The first European mention of stickball was by a French Jesuit missionary in 1637. It was he who named the game “La Crosse,” for he felt that it did, in fact, look like a bishop’s crosier.
For the Iroquois, lacrosse was played as a way of teaching respect and spirituality for nature. The same is true today. Back then, it was organized by the medicine men of the village. Now, it feels like we coaches often step in as the spiritual medicine men.
“Do you all know Harry Potter?” I ask my young players. When Harry picked out his wand, it spoke to him. The same was true when as a freshman at Syracuse University I picked out my first college stick. The Native Americans would come to campus in a pickup truck loaded with handmade sticks from the Onondaga Reservation, just south of Syracuse. Each of us players would try out multiple sticks before choosing the one that felt the best—the one that “spoke” to us. There was a spirit in the sticks that gave us strength and courage.
In Manchester, our sport has grown from a few players in 1992 to more than 150 local players today. The outdoor season starts in early April (after the snow has left the fields) and lasts until mid-June. The Equinox Shootout held its first invitational tournament at the Hildene meadows in 2004 and in 2010, the organizer, Equinox Lacrosse Association, moved to its permanent home at the Rec Park. The association now fields boys and girls teams ranging from first grade to eighth grade and hosts players from the surrounding area. Passion for the sport in this area has meant that dedicated players have gone on to win multiple state championships with their high school teams and produced High School All-American players, as well as standout college lacrosse athletes.

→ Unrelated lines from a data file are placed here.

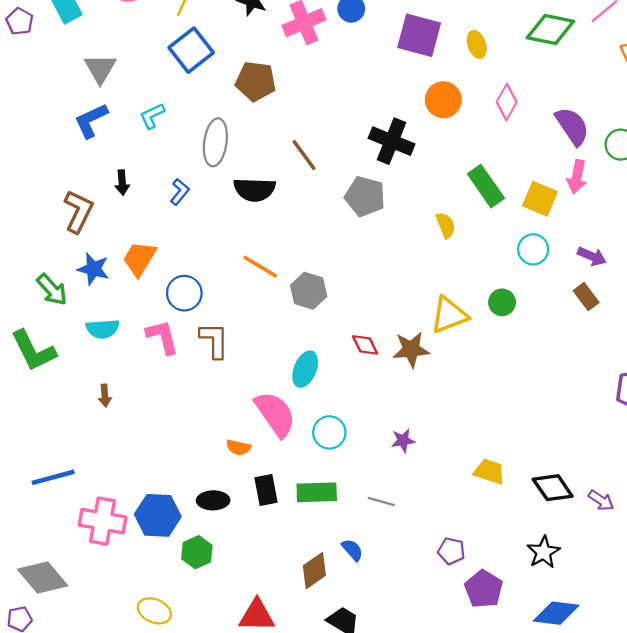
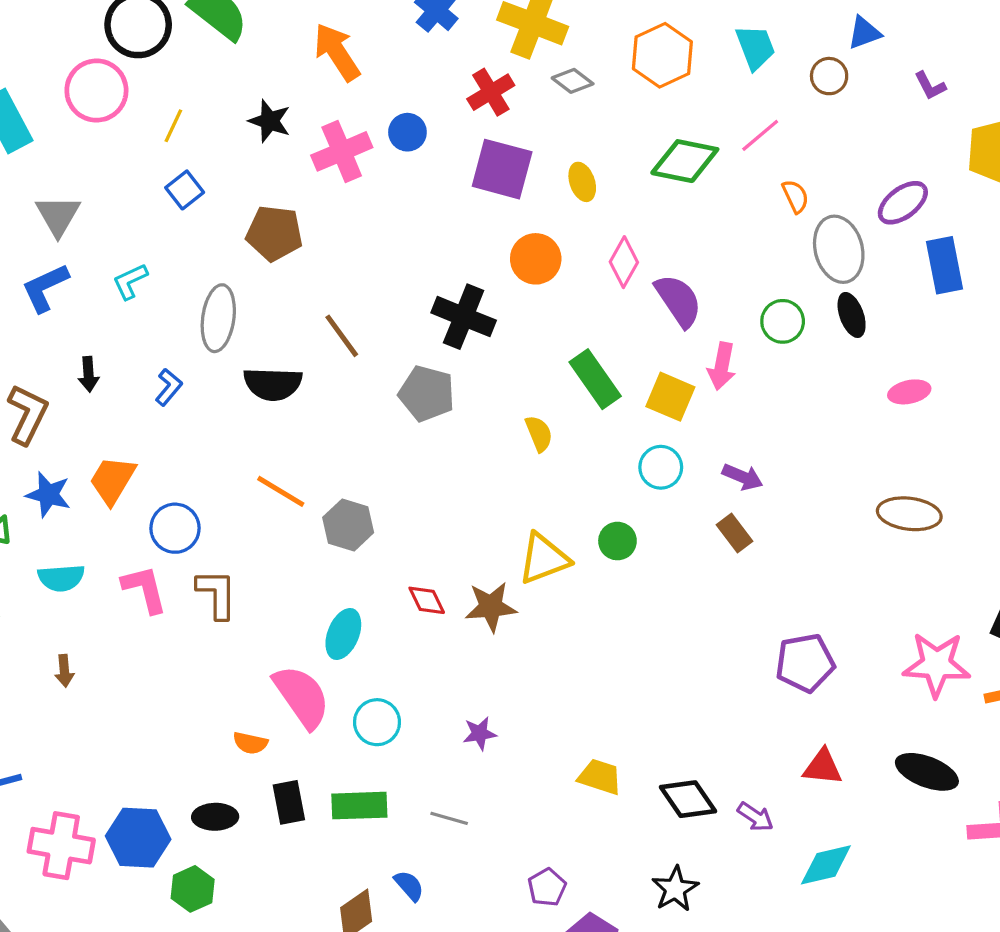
blue square: (191, 50) -> (185, 190), size x0.6
purple semicircle: (572, 126) -> (678, 301), moved
purple pentagon: (451, 551) -> (547, 887), turned 30

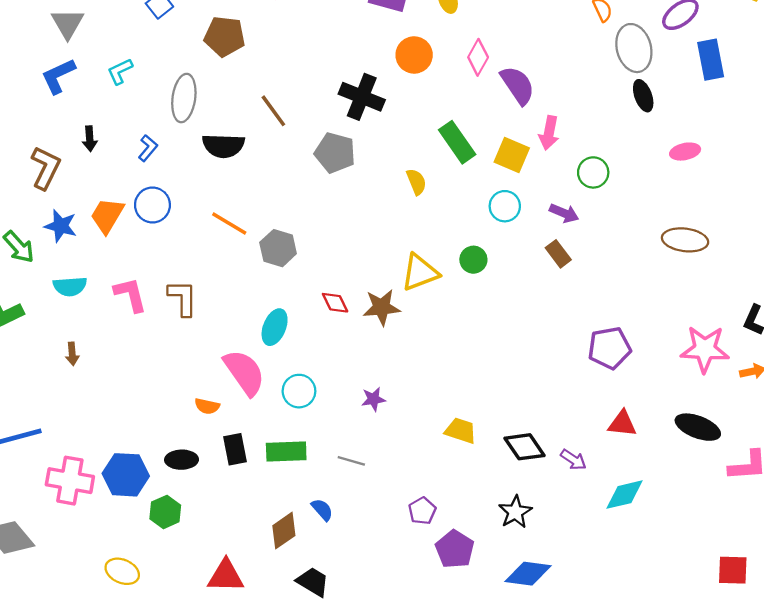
green circle: (783, 321) -> (593, 172), moved
blue circle: (175, 528) -> (152, 205), moved

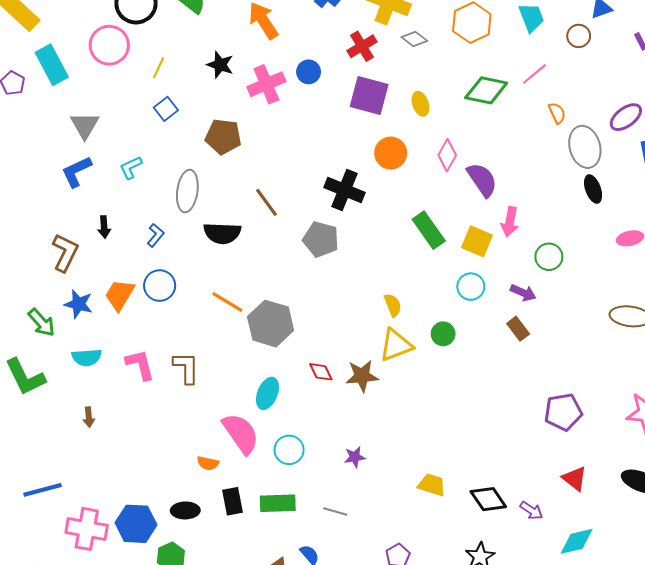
yellow semicircle: (416, 182) -> (393, 305), moved
gray hexagon: (278, 248) -> (271, 324), size x1.4
red triangle: (622, 424) -> (575, 479), turned 32

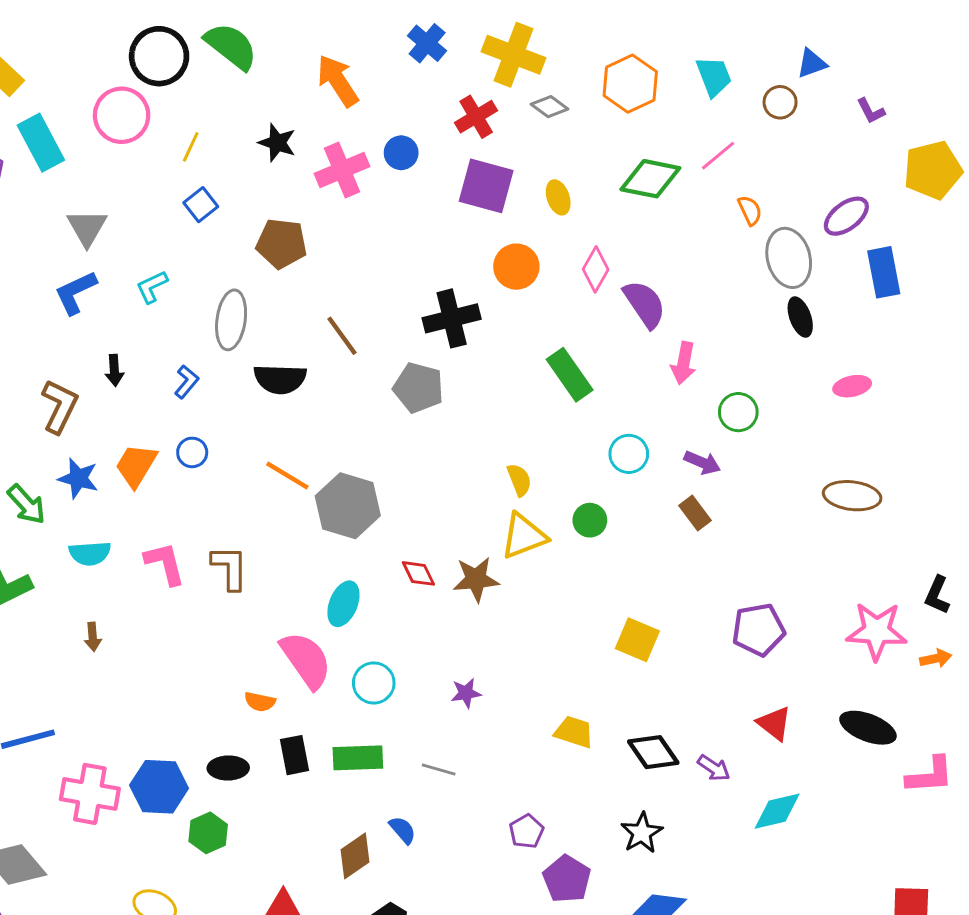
black cross: (344, 190) -> (452, 318), turned -36
yellow square: (477, 241) -> (637, 640), moved
blue circle: (160, 286) -> (192, 452), size x0.7

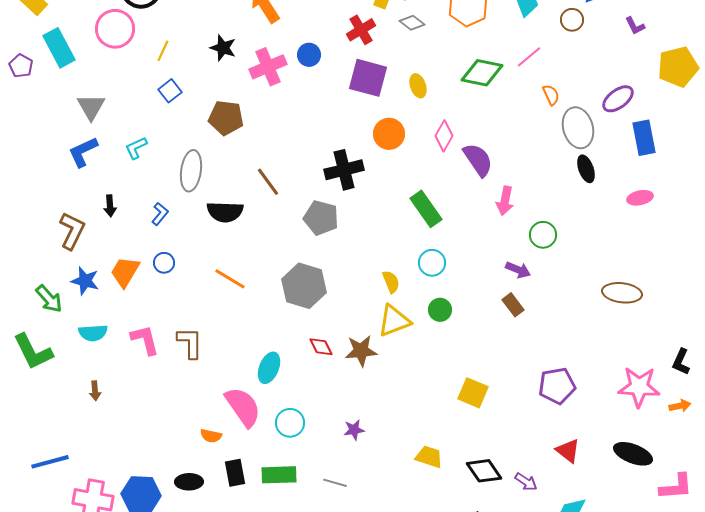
pink ellipse: (852, 386) -> (640, 198), moved
cyan circle: (629, 454) -> (432, 263), moved
gray hexagon: (348, 506) -> (304, 286), moved

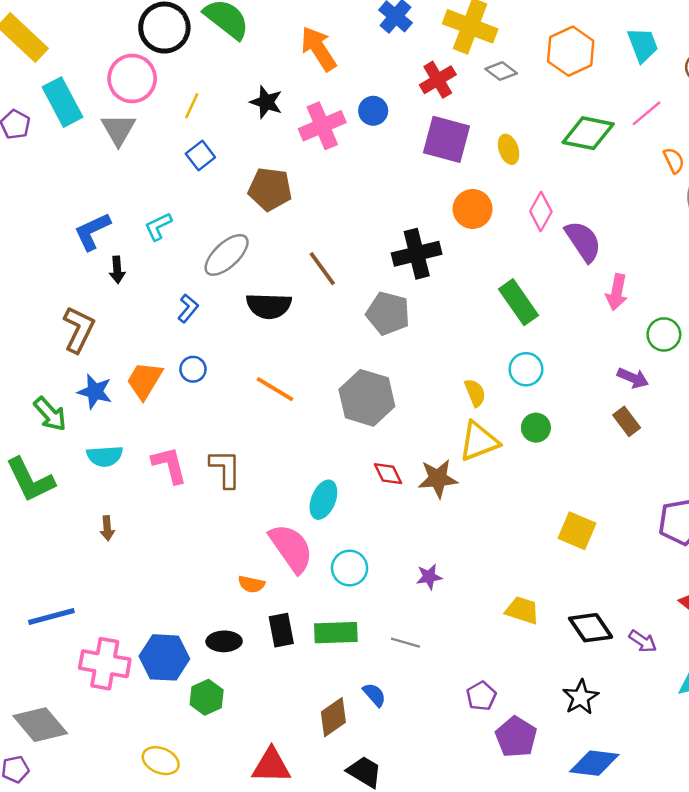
gray triangle: (91, 107) -> (118, 129), moved
gray ellipse: (191, 171) -> (227, 255), turned 39
black arrow: (110, 206) -> (117, 270), moved

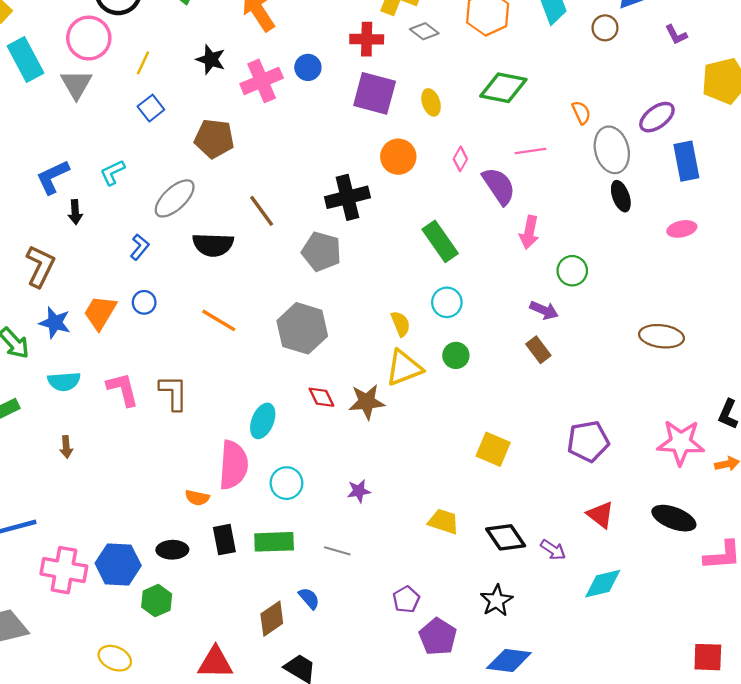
red cross: (438, 80) -> (367, 39), turned 32
pink line: (647, 113) -> (530, 151), moved, turned 32
pink diamond: (541, 211) -> (460, 159), size x0.7
pink semicircle: (291, 548) -> (233, 465), turned 39

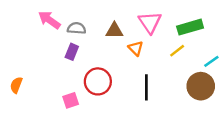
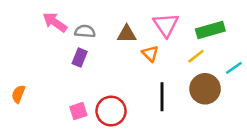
red circle: (98, 81) -> (111, 111), moved
brown circle: (201, 86) -> (205, 89), moved

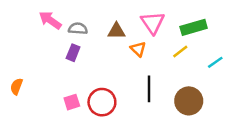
brown circle: (205, 89) -> (189, 101), moved

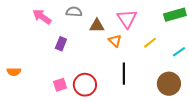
green rectangle: (194, 27) -> (175, 15), moved
gray semicircle: (78, 29) -> (74, 12), moved
orange semicircle: (16, 86) -> (14, 72), turned -112
brown circle: (189, 101) -> (169, 84), moved

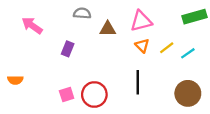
pink arrow: (42, 17) -> (32, 26), moved
pink triangle: (127, 19) -> (141, 21), turned 50
orange triangle: (115, 41) -> (142, 46), moved
cyan line: (179, 52) -> (188, 53), moved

At Equinox Lacrosse, we respect the game’s heritage with the slogan, “Honor the Game.” We celebrate the spiritual side of our founders as well as our coaches, administrators, and volunteers who love the sport. We “honor the game” by showing respect for our teammates, coaches, opposing players, and referees. That respect transcends the game on and off the field. We teach more than stick skills. We teach life skills.